Oberoi Kinsi, Grewal Alam S, Peddareddygari Leema Reddy
Life Sciences Division, Clarivate Analytics, Philadelphia, Pennsylvania, USA.
Dynamic Biologics Inc., Monmouth Junction, New Jersey, USA.
Case Rep Neurol. 2020 Jul 29;12(2):255-259. doi: 10.1159/000509266. eCollection 2020 May-Aug.
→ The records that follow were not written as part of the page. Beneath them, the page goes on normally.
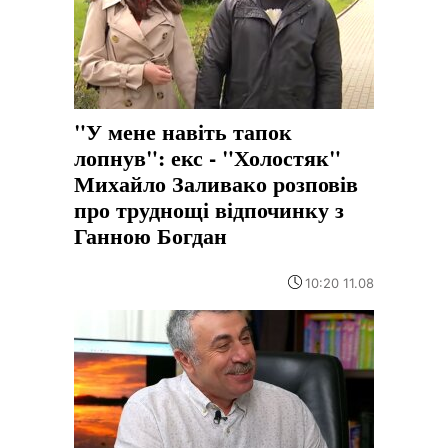
"У мене навіть тапок
лопнув": екс - "Холостяк"
Михайло Заливако розповів
про труднощі відпочинку з
Ганною Богдан
10:20 11.08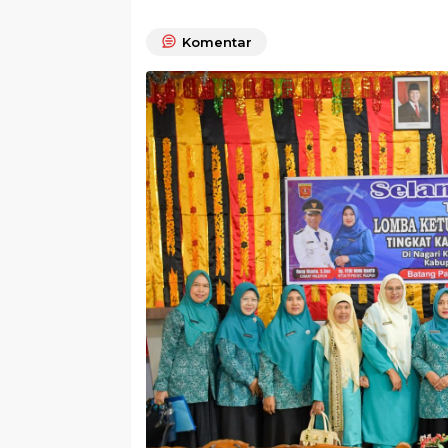
Komentar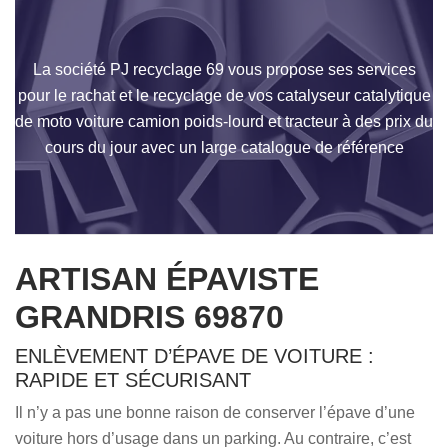
La société PJ recyclage 69 vous propose ses services
pour le rachat et le recyclage de vos catalyseur catalytique
de moto voiture camion poids-lourd et tracteur à des prix du
cours du jour avec un large catalogue de référence
ARTISAN ÉPAVISTE
GRANDRIS 69870
ENLÈVEMENT D’ÉPAVE DE VOITURE :
RAPIDE ET SÉCURISANT
Il n’y a pas une bonne raison de conserver l’épave d’une
voiture hors d’usage dans un parking. Au contraire, c’est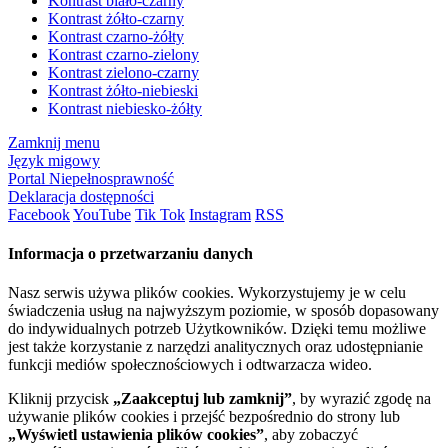
Kontrast biało-czarny
Kontrast żółto-czarny
Kontrast czarno-żółty
Kontrast czarno-zielony
Kontrast zielono-czarny
Kontrast żółto-niebieski
Kontrast niebiesko-żółty
Zamknij menu
Język migowy
Portal Niepełnosprawność
Deklaracja dostępności
Facebook
YouTube
Tik Tok
Instagram
RSS
Informacja o przetwarzaniu danych
Nasz serwis używa plików cookies. Wykorzystujemy je w celu
świadczenia usług na najwyższym poziomie, w sposób dopasowany
do indywidualnych potrzeb Użytkowników. Dzięki temu możliwe
jest także korzystanie z narzędzi analitycznych oraz udostępnianie
funkcji mediów społecznościowych i odtwarzacza wideo.
Kliknij przycisk
„Zaakceptuj lub zamknij”
, by wyrazić zgodę na
używanie plików cookies i przejść bezpośrednio do strony lub
„Wyświetl ustawienia plików cookies”
, aby zobaczyć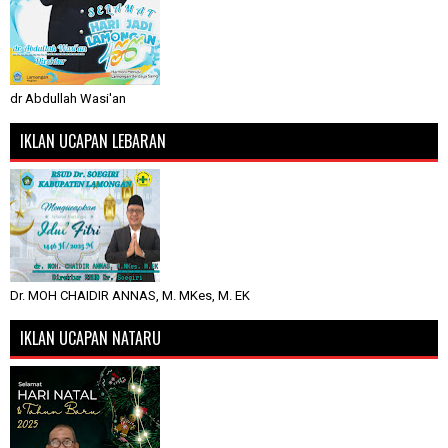
dr Abdullah Wasi'an
IKLAN UCAPAN LEBARAN
Dr. MOH CHAIDIR ANNAS, M. MKes, M. EK
IKLAN UCAPAN NATARU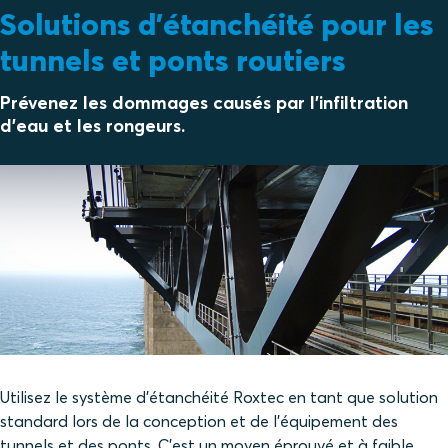
Solutions d'étanchéité pour les
tunnels et ponts routiers
Prévenez les dommages causés par l'infiltration
d'eau et les rongeurs.
Utilisez le système d'étanchéité Roxtec en tant que solution
standard lors de la conception et de l'équipement des
tunnels et des ponts. C'est un moyen éprouvé et à faible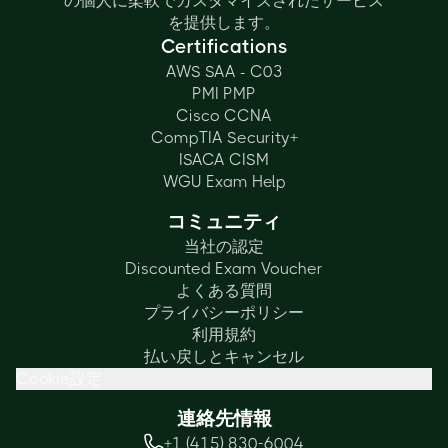
の個人に柔軟でカスタマイズされたサービス
を提供します。
Certifications
AWS SAA - C03
PMI PMP
Cisco CCNA
CompTIA Security+
ISACA CISM
WGU Exam Help
コミュニティ
当社の認定
Discounted Exam Voucher
よくある質問
プライバシーポリシー
利用規約
払い戻しとキャンセル
Cookie設定
連絡先情報
+1 (415) 830-6004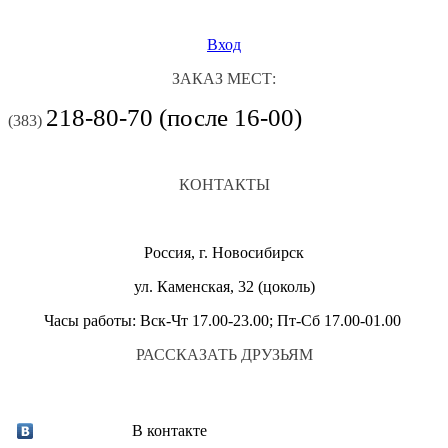
Вход
ЗАКАЗ МЕСТ:
218-80-70 (после 16-00)
(383)
КОНТАКТЫ
Россия, г. Новосибирск
ул. Каменская, 32 (цоколь)
Часы работы: Вск-Чт 17.00-23.00; Пт-Сб 17.00-01.00
РАССКАЗАТЬ ДРУЗЬЯМ
В контакте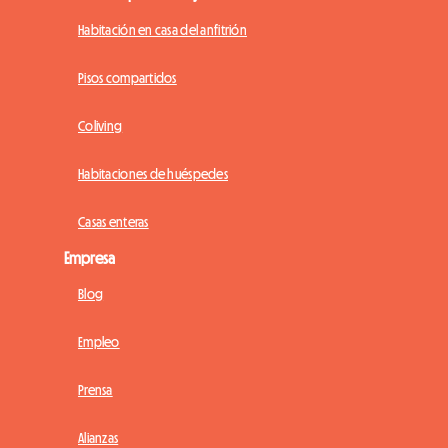
Habitación en casa del anfitrión
Pisos compartidos
Coliving
Habitaciones de huéspedes
Casas enteras
Empresa
Blog
Empleo
Prensa
Alianzas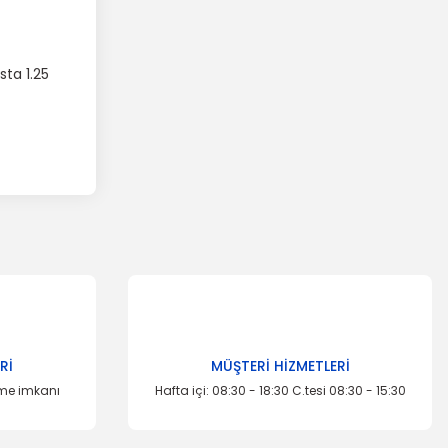
sta 1.25
Rİ
MÜŞTERİ HİZMETLERİ
eme imkanı
Hafta içi: 08:30 - 18:30 C.tesi 08:30 - 15:30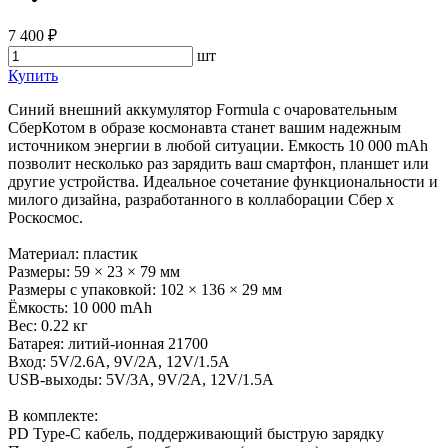
7 400 ₽
шт
Купить
Синий внешний аккумулятор Formula с очаровательным
СберКотом в образе космонавта станет вашим надежным
источником энергии в любой ситуации. Емкость 10 000 mAh
позволит несколько раз зарядить ваш смартфон, планшет или
другие устройства. Идеальное сочетание функциональности и
милого дизайна, разработанного в коллаборации Сбер x
Роскосмос.
Материал: пластик
Размеры: 59 × 23 × 79 мм
Размеры с упаковкой: 102 × 136 × 29 мм
Ёмкость: 10 000 mAh
Вес: 0.22 кг
Батарея: литий-ионная 21700
Вход: 5V/2.6A, 9V/2A, 12V/1.5A
USB-выходы: 5V/3A, 9V/2A, 12V/1.5A
В комплекте:
PD Type-C кабель, поддерживающий быструю зарядку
Mutations in the () gene can cause a variety of clinical and electrophysiological forms of genetic neuropathies including Charcot-Marie-Tooth (CMT) type 1B disease which is characterized by demyelinating features. We present a father and daughter with neuropathy carrying a novel 31 base pair duplication mutation in the 5' untranslated region of the gene, c.-23_8dup31. Genetic analysis and protein modeling indicated that this is a frameshift mutation resulting in premature truncation of the encoded protein. The daughter underwent repeat neurological examination and electromyography testing over an 11-year time span demonstrating no clinical or electrophysiological change. Our study expands the clinical and genetic spectrum of mutations that can cause CMT type 1B disease and demonstrates the value of sequence analysis of noncoding portions of a gene that are not intronic.
()基因的突变可导致多种临床和电生理形式的遗传性神经病变,包括以脱髓鞘特征为特点的1B型腓骨肌萎缩症(CMT)。我们报告了一对患有神经病变的父女,他们在该基因的5'非翻译区携带一个新的31个碱基对的重复突变,即c.-23_8dup31。遗传分析和蛋白质建模表明,这是一个移码突变,导致编码蛋白过早截断。在11年的时间跨度内,女儿接受了多次神经系统检查和肌电图测试,结果显示没有临床或电生理变化。我们的研究扩展了可导致1B型CMT疾病的突变的临床和遗传谱,并证明了对基因非内含子非编码部分进行序列分析的价值。